As usual with Meteor code, it’s also important to think about whether your code should run on the client as well. As we’ve seen in the sanitizing example, running a hook on the client is sometimes not possible (if it affects properties that shouldn’t be modifiable directly).

One approach, recommended by Meteor Casts, is to split up your client-side and server-side hooks. But by doing so, you’ll be foregoing the benefits of latency compensation (also known as “optimistic updates”),

To get a definitive answer, I decided to go straight to the source and ask package creator Mathieu Bouchard what he advised. He too recommended paying attention to where you run your hooks:

I suggest users start with server-only hooks and only share on the client when latency compensation is appropriate. So only share hooks for those “createdAt” type operations, or those that auto-assign “ownerId” etc. Hooks that do cascade-style deletions, and pretty much all other types of hooks are better off server-only.

Performance Concerns

One of the things to keep in mind with collection hooks is that in order to supply a previous object in the update hook, the package does a findOne on the document being modified before updating it.
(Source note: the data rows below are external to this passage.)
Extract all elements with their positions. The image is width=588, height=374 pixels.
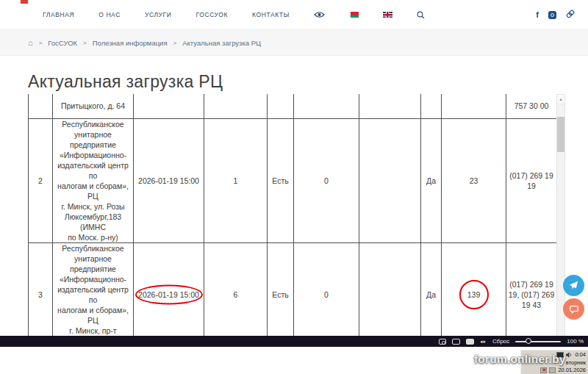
top-navigation: ГЛАВНАЯ О НАС УСЛУГИ ГОССУОК КОНТАКТЫ f	[0, 0, 588, 29]
social-links: f	[536, 0, 575, 29]
cell-zero	[294, 94, 359, 118]
nav-item-about[interactable]: О НАС	[98, 11, 121, 18]
cell-confirm: Да	[421, 242, 442, 337]
breadcrumb-item-useful-info[interactable]: Полезная информация	[93, 39, 168, 47]
tray-date: 20.01.2026	[558, 367, 586, 373]
image-viewer-toolbar: ◂▸ Сброс 100 %	[0, 336, 588, 347]
cell-available: Есть	[268, 118, 294, 242]
rc-load-table: Притыцкого, д. 64 757 30 00 2 Республика…	[28, 94, 556, 337]
scrollbar-up-button[interactable]: ▲	[557, 95, 564, 104]
nav-item-contacts[interactable]: КОНТАКТЫ	[252, 11, 290, 18]
zoom-slider-knob[interactable]	[526, 338, 531, 344]
cell-available	[268, 94, 294, 118]
cell-empty	[359, 118, 421, 242]
cell-zero: 0	[294, 242, 359, 337]
cell-name: Республиканское унитарное предприятие «И…	[53, 118, 134, 242]
error-x-glyph: ✕	[542, 367, 546, 373]
red-circle-annotation	[135, 284, 203, 304]
cell-load: 23	[442, 118, 506, 242]
cell-num: 3	[29, 242, 53, 337]
page-title: Актуальная загрузка РЦ	[28, 72, 223, 92]
cell-num	[29, 94, 53, 118]
swap-arrows-icon[interactable]: ◂▸	[480, 339, 487, 345]
tray-time: 0:04	[575, 351, 586, 358]
tray-row-date: ✕ 20.01.2026	[523, 367, 586, 373]
cell-name: Республиканское унитарное предприятие «И…	[53, 242, 134, 337]
volume-icon	[566, 352, 573, 358]
cell-datetime	[134, 94, 204, 118]
reset-button[interactable]: Сброс	[492, 338, 509, 345]
cell-queue: 1	[204, 118, 268, 242]
table-row: 3 Республиканское унитарное предприятие …	[29, 242, 557, 337]
cell-datetime: 2026-01-19 15:00	[134, 118, 204, 242]
zoom-value: 100 %	[567, 338, 584, 345]
tray-day: вторник	[566, 359, 586, 366]
nav-item-services[interactable]: УСЛУГИ	[145, 11, 172, 18]
breadcrumb: ⌂ > ГосСУОК > Полезная информация > Акту…	[28, 39, 261, 47]
cell-queue	[204, 94, 268, 118]
red-circle-annotation	[459, 280, 489, 309]
breadcrumb-item-current: Актуальная загрузка РЦ	[182, 39, 261, 47]
cell-load: 139	[442, 242, 506, 337]
breadcrumb-bar: ⌂ > ГосСУОК > Полезная информация > Акту…	[0, 29, 588, 56]
telegram-button[interactable]	[563, 275, 584, 296]
nav-item-main[interactable]: ГЛАВНАЯ	[43, 11, 74, 18]
camera-icon[interactable]	[439, 339, 446, 345]
breadcrumb-item-gossuok[interactable]: ГосСУОК	[48, 39, 77, 47]
cell-confirm	[421, 94, 442, 118]
breadcrumb-separator: >	[173, 40, 177, 46]
breadcrumb-separator: >	[83, 40, 87, 46]
chat-button[interactable]	[563, 298, 584, 320]
zoom-slider[interactable]	[515, 341, 561, 342]
search-icon[interactable]	[417, 11, 425, 19]
cell-available: Есть	[268, 242, 294, 337]
cell-phone: 757 30 00	[506, 94, 557, 118]
accessibility-eye-icon[interactable]	[314, 11, 325, 18]
display-icon	[556, 352, 564, 358]
cell-num: 2	[29, 118, 53, 242]
telegram-icon	[569, 281, 578, 290]
cell-load	[442, 94, 506, 118]
breadcrumb-separator: >	[39, 40, 43, 46]
cell-datetime: 2026-01-19 15:00	[134, 242, 204, 337]
chat-icon	[569, 304, 579, 314]
load-table-viewport: Притыцкого, д. 64 757 30 00 2 Республика…	[28, 94, 556, 337]
home-icon[interactable]: ⌂	[28, 39, 33, 47]
cell-zero: 0	[294, 118, 359, 242]
cell-queue: 6	[204, 242, 268, 337]
tray-row-time: 0:04	[523, 351, 586, 358]
cell-phone: (017) 269 19 19, (017) 269 19 43	[506, 242, 557, 337]
link-icon[interactable]	[566, 8, 575, 21]
tray-row-day: вторник	[523, 359, 586, 366]
frame-icon[interactable]	[452, 339, 460, 345]
red-marker	[21, 0, 28, 4]
nav-menu: ГЛАВНАЯ О НАС УСЛУГИ ГОССУОК КОНТАКТЫ	[43, 0, 425, 29]
instagram-icon[interactable]	[548, 11, 556, 19]
scrollbar-thumb[interactable]	[557, 117, 564, 152]
table-row: 2 Республиканское унитарное предприятие …	[29, 118, 557, 242]
network-icon	[549, 367, 556, 373]
table-scrollbar[interactable]: ▲	[556, 94, 565, 337]
cell-name: Притыцкого, д. 64	[53, 94, 134, 118]
flag-english-icon[interactable]	[383, 12, 392, 18]
cell-empty	[359, 242, 421, 337]
nav-item-gossuok[interactable]: ГОССУОК	[196, 11, 228, 18]
facebook-icon[interactable]: f	[536, 10, 539, 19]
cell-phone: (017) 269 19 19	[506, 118, 557, 242]
system-tray: 0:04 вторник ✕ 20.01.2026	[520, 350, 588, 374]
cell-confirm: Да	[421, 118, 442, 242]
table-row-partial: Притыцкого, д. 64 757 30 00	[29, 94, 557, 118]
instagram-lens	[551, 13, 554, 17]
cell-empty	[359, 94, 421, 118]
flag-belarus-icon[interactable]	[349, 12, 359, 18]
network-error-icon: ✕	[540, 367, 547, 373]
image-icon[interactable]	[466, 339, 474, 345]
This is obviously very convenient in many cases, but could be a problem if you are doing frequent updates on a document (such as voting, or updating a lastViewed timestamp).

To avoid this performance cost, you can pass the fetchPrevious: false option when defining your hook:

Posts.after.update(function (userId, doc, fieldNames, modifier, options) {
  // ...
}, {fetchPrevious: false});

But the fact remains that if one of your hooks does need to fetch the document, it’ll have to do it on every operation whether the hook itself does something or not.

Hooks & Methods

Hooks also become a little less useful if you’re moving away from Allow/Deny and towards Meteor methods.

After all, a method can run any arbitrary block of code. So if you’re using a method, you might as well put your denormalization/chain deletion/sanitization code right there where you can see it, instead of splitting it to another part of your codebase.

Then again, you can always start with hooks, and switch to methods later on if need be. When you end up:

  • Having to use more than two or three collection hooks for the same operation.
  • Needing to limit your hook by using multiple if conditions.
  • Bypassing your hooks with the direct keyword too often.

It might be a sign that you need to reconsider your logic and maybe put it in a method instead.

Conclusion

Similarly to Allow & Deny, hooks are a simple concept that can quickly become very complex if not implemented properly.

So like most things they’re best used in moderation, and hopefully this guide will help you make the most of them without getting hooked!